Extracted page text data:
★ ★ ★ ★
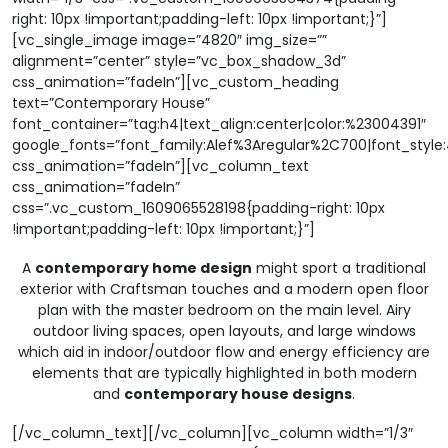
right: 10px !important;padding-left: 10px !important;}”]
[vc_single_image image=”4820″ img_size=””
alignment=”center” style=”vc_box_shadow_3d”
css_animation=”fadeIn”][vc_custom_heading
text=”Contemporary House”
font_container=”tag:h4|text_align:center|color:%23004391″
google_fonts=”font_family:Alef%3Aregular%2C700|font_sty
css_animation=”fadeIn”][vc_column_text
css_animation=”fadeIn”
css=”.vc_custom_1609065528198{padding-right: 10px
!important;padding-left: 10px !important;}”]
A
contemporary home design
might sport a traditional
exterior with Craftsman touches and a modern open floor
plan with the master bedroom on the main level. Airy
outdoor living spaces, open layouts, and large windows
which aid in indoor/outdoor flow and energy efficiency are
elements that are typically highlighted in both modern
and
contemporary house designs
.
[/vc_column_text][/vc_column][vc_column width=”1/3″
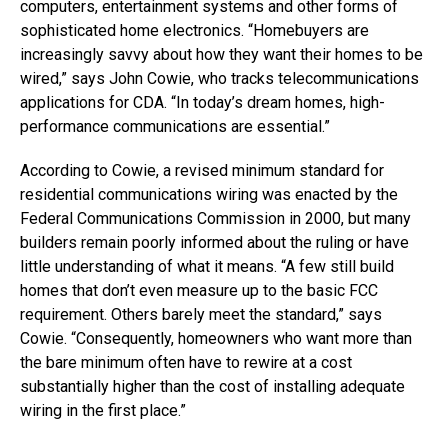
computers, entertainment systems and other forms of
sophisticated home electronics. “Homebuyers are
increasingly savvy about how they want their homes to be
wired,” says John Cowie, who tracks telecommunications
applications for CDA. “In today’s dream homes, high-
performance communications are essential.”
According to Cowie, a revised minimum standard for
residential communications wiring was enacted by the
Federal Communications Commission in 2000, but many
builders remain poorly informed about the ruling or have
little understanding of what it means. “A few still build
homes that don’t even measure up to the basic FCC
requirement. Others barely meet the standard,” says
Cowie. “Consequently, homeowners who want more than
the bare minimum often have to rewire at a cost
substantially higher than the cost of installing adequate
wiring in the first place.”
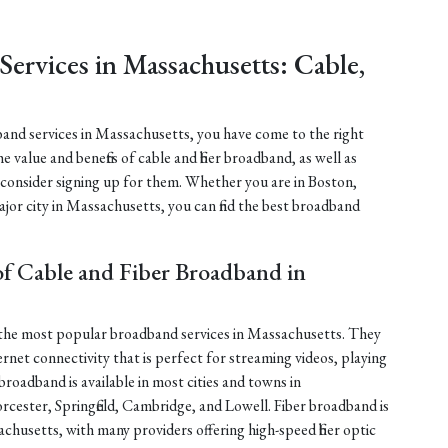
ervices in Massachusetts: Cable,
dband services in Massachusetts, you have come to the right
the value and benefits of cable and fiber broadband, as well as
onsider signing up for them. Whether you are in Boston,
ajor city in Massachusetts, you can find the best broadband
of Cable and Fiber Broadband in
f the most popular broadband services in Massachusetts. They
nternet connectivity that is perfect for streaming videos, playing
roadband is available in most cities and towns in
cester, Springfield, Cambridge, and Lowell. Fiber broadband is
husetts, with many providers offering high-speed fiber optic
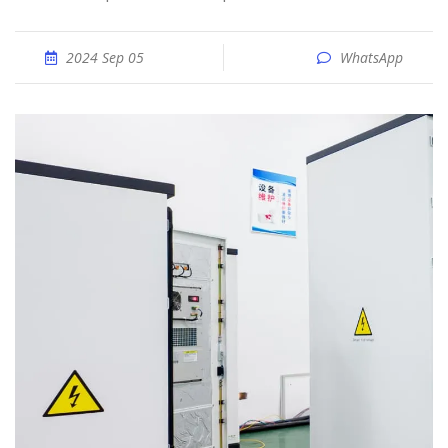
2024 Sep 05
WhatsApp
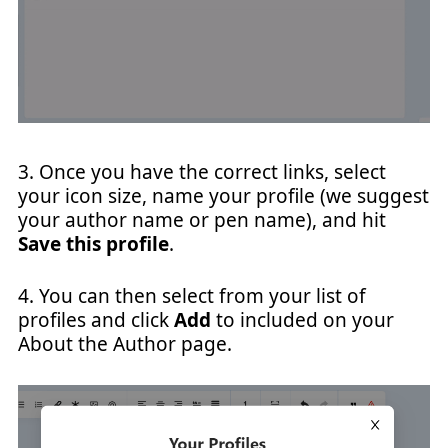
3. Once you have the correct links, select
your icon size, name your profile (we suggest
your author name or pen name), and hit
Save this profile
.
4. You can then select from your list of
profiles and click
Add
to included on your
About the Author page.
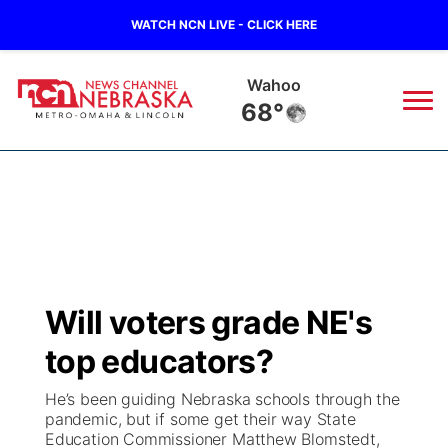
WATCH NCN LIVE - CLICK HERE
Wahoo
68°
News
▼
Local
Weather
▼
Wildfires
Current Conditions
Sportsnow
▼
Will voters grade NE's
Regional
Road Conditions
Broadcast Schedule
Watch
▼
top educators?
State
Weather Pic of the Week
NCN Player of the Game
TV Program Guide
Promos
▼
He’s been guiding Nebraska schools through the
pandemic, but if some get their way State
Ag & Outdoor
Education Commissioner Matthew Blomstedt,
NCN Top Plays
Future of Nebraska
Community Features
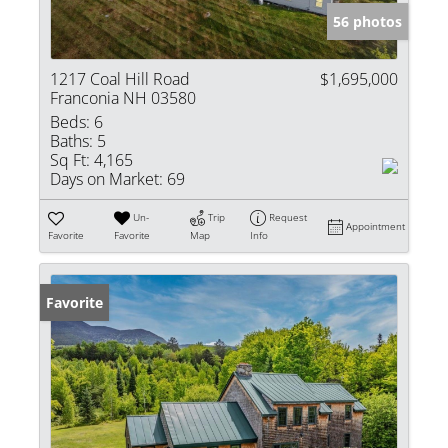
56 photos
1217 Coal Hill Road
$1,695,000
Franconia NH 03580
Beds:
6
Baths:
5
Sq Ft:
4,165
Days on Market:
69
Un-
Trip
Request
Appointment
Favorite
Favorite
Map
Info
Favorite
★ ★ ★ ★
Exercise.
Please print each of the records word for word, keeping the pictures out.

Response area.
right: 10px !important;padding-left: 10px !important;}”]
[vc_single_image image=”4820″ img_size=””
alignment=”center” style=”vc_box_shadow_3d”
css_animation=”fadeIn”][vc_custom_heading
text=”Contemporary House”
font_container=”tag:h4|text_align:center|color:%23004391″
google_fonts=”font_family:Alef%3Aregular%2C700|font_sty
css_animation=”fadeIn”][vc_column_text
css_animation=”fadeIn”
css=”.vc_custom_1609065528198{padding-right: 10px
!important;padding-left: 10px !important;}”]
A
contemporary home design
might sport a traditional
exterior with Craftsman touches and a modern open floor
plan with the master bedroom on the main level. Airy
outdoor living spaces, open layouts, and large windows
which aid in indoor/outdoor flow and energy efficiency are
elements that are typically highlighted in both modern
and
contemporary house designs
.
[/vc_column_text][/vc_column][vc_column width=”1/3″
computers, entertainment systems and other forms of
sophisticated home electronics. “Homebuyers are
increasingly savvy about how they want their homes to be
wired,” says John Cowie, who tracks telecommunications
applications for CDA. “In today’s dream homes, high-
performance communications are essential.”
According to Cowie, a revised minimum standard for
residential communications wiring was enacted by the
Federal Communications Commission in 2000, but many
builders remain poorly informed about the ruling or have
little understanding of what it means. “A few still build
homes that don’t even measure up to the basic FCC
requirement. Others barely meet the standard,” says
Cowie. “Consequently, homeowners who want more than
the bare minimum often have to rewire at a cost
substantially higher than the cost of installing adequate
wiring in the first place.”
ervices in Massachusetts: Cable,
dband services in Massachusetts, you have come to the right
the value and benefits of cable and fiber broadband, as well as
onsider signing up for them. Whether you are in Boston,
ajor city in Massachusetts, you can find the best broadband
of Cable and Fiber Broadband in
f the most popular broadband services in Massachusetts. They
nternet connectivity that is perfect for streaming videos, playing
roadband is available in most cities and towns in
cester, Springfield, Cambridge, and Lowell. Fiber broadband is
husetts, with many providers offering high-speed fiber optic
2024 Sep 05
WhatsApp
3. Once you have the correct links, select
your icon size, name your profile (we suggest
your author name or pen name), and hit
Save this profile
.
4. You can then select from your list of
profiles and click
Add
to included on your
About the Author page.
WATCH NCN LIVE - CLICK HERE
Wahoo
68°
News
▼
Local
Weather
▼
Wildfires
Current Conditions
Sportsnow
▼
Will voters grade NE's
Regional
Road Conditions
Broadcast Schedule
Watch
▼
top educators?
State
Weather Pic of the Week
NCN Player of the Game
TV Program Guide
Promos
▼
He’s been guiding Nebraska schools through the
pandemic, but if some get their way State
Ag & Outdoor
Education Commissioner Matthew Blomstedt,
NCN Top Plays
Future of Nebraska
Community Features
56 photos
1217 Coal Hill Road
$1,695,000
Franconia NH 03580
Beds:
6
Baths:
5
Sq Ft:
4,165
Days on Market:
69
Un-
Trip
Request
Appointment
Favorite
Favorite
Map
Info
Favorite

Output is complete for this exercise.